▶ **WORK INSTRUCTIONS**: Where does the string "dans" appear in the records? Copy every line that contains it.

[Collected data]
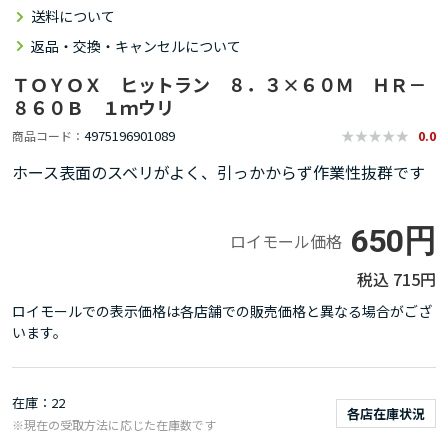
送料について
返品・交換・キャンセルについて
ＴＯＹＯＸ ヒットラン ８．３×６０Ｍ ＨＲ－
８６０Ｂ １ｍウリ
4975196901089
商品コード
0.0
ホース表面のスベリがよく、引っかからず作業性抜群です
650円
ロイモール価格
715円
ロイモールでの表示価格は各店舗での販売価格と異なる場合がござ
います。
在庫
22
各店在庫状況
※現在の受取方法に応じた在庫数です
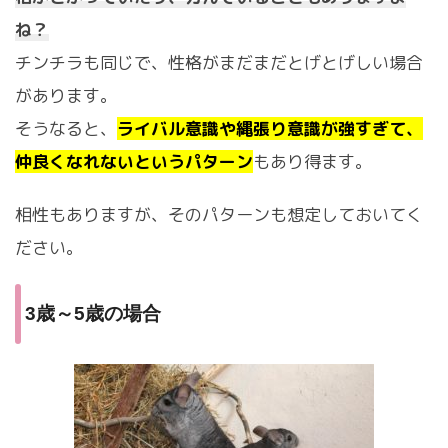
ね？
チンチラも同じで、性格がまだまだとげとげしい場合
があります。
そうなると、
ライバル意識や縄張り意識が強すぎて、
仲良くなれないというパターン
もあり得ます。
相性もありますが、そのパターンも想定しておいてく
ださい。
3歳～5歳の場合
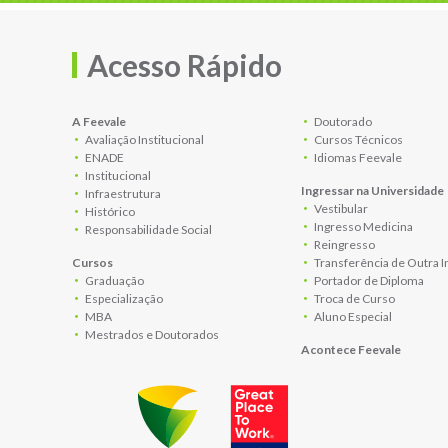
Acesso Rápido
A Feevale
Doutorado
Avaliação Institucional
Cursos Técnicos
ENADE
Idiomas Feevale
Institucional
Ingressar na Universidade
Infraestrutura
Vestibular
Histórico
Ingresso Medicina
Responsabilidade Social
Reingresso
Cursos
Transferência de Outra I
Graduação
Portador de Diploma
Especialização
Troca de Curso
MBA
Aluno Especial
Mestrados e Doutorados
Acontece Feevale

...

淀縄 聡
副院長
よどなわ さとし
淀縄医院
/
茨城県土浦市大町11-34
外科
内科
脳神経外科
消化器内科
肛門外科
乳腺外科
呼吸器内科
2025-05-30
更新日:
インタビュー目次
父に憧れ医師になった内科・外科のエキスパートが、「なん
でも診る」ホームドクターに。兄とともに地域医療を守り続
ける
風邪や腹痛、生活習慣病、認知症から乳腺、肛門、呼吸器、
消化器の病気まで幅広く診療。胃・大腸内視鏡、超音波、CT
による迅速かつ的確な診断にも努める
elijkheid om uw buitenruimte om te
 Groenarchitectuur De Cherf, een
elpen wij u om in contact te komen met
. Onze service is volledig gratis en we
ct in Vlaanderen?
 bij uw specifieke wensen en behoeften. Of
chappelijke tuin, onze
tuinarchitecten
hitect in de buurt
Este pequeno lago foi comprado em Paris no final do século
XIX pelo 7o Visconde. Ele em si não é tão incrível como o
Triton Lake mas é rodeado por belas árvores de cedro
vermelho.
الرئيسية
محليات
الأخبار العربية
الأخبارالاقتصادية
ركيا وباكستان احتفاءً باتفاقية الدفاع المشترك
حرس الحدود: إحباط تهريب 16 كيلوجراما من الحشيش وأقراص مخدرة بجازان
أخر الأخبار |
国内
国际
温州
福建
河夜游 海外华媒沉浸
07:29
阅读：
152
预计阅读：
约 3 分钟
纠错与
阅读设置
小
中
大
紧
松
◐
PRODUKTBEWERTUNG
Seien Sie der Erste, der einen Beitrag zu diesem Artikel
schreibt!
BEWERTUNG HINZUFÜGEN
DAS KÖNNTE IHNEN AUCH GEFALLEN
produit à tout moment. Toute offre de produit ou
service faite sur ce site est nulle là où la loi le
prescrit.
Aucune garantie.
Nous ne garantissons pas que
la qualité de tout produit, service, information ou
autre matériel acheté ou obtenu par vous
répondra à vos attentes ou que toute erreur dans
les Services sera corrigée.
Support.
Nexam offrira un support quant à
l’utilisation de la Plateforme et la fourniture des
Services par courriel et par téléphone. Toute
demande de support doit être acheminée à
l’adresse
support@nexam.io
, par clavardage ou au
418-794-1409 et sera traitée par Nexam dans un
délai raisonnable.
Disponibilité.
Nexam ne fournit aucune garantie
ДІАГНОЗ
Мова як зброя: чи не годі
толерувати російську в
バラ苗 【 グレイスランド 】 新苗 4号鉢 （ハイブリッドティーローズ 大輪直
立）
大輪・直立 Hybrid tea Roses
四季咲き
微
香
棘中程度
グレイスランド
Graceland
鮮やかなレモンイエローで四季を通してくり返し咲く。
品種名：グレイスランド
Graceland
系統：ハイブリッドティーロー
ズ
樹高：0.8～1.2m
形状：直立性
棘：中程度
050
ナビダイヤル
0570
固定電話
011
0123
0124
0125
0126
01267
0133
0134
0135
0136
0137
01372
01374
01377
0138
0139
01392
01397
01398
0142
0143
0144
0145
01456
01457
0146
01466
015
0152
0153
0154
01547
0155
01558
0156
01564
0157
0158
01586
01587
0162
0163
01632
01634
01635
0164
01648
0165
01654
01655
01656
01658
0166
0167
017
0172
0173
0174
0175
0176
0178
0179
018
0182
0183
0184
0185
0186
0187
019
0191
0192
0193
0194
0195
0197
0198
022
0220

▶ **SOLVED EXERCISE**:
répondra à vos attentes ou que toute erreur dans
418-794-1409 et sera traitée par Nexam dans un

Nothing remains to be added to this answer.